Extracted records

+---+

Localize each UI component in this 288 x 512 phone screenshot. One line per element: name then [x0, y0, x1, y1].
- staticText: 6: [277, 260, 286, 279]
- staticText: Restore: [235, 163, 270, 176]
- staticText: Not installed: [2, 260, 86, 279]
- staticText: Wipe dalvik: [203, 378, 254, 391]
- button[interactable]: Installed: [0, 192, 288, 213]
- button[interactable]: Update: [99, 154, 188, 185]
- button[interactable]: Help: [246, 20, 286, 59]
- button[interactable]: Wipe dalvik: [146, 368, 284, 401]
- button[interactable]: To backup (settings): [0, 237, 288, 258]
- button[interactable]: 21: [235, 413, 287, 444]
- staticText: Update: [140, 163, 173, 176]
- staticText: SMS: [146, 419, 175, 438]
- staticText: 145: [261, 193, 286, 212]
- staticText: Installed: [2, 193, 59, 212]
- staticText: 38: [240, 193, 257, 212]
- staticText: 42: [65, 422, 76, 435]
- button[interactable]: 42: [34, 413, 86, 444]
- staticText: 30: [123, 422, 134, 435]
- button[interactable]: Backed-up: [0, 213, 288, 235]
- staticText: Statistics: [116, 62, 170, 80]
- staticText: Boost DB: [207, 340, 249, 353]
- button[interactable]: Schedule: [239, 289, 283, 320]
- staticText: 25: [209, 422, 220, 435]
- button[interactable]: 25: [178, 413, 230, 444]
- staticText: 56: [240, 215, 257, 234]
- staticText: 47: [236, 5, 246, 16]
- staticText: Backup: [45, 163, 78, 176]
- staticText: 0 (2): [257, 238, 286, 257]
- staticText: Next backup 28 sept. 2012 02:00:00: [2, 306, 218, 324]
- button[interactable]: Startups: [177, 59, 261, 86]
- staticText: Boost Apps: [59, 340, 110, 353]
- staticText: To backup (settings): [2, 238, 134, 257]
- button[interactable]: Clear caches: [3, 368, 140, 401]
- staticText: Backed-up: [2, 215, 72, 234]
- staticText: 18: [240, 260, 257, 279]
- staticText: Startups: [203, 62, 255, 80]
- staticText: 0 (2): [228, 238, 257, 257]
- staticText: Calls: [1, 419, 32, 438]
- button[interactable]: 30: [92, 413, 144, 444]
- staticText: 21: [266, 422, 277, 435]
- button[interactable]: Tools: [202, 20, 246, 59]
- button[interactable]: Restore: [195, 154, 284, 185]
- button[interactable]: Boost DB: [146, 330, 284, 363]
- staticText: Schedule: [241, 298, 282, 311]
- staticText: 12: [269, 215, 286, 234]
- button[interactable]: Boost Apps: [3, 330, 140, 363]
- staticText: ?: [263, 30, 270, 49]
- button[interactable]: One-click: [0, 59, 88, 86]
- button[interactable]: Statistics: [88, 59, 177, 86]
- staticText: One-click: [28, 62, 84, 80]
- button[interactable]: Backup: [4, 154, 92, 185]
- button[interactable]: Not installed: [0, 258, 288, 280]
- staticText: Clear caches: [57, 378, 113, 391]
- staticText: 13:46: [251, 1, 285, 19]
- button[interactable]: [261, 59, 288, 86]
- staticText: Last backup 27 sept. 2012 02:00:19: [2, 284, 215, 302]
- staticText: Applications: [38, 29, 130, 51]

+---+

● What this task involves: For each line of the entries that holds the word "Wipe", pull that line out.

● Output for this task:
- staticText: Wipe dalvik: [203, 378, 254, 391]
- button[interactable]: Wipe dalvik: [146, 368, 284, 401]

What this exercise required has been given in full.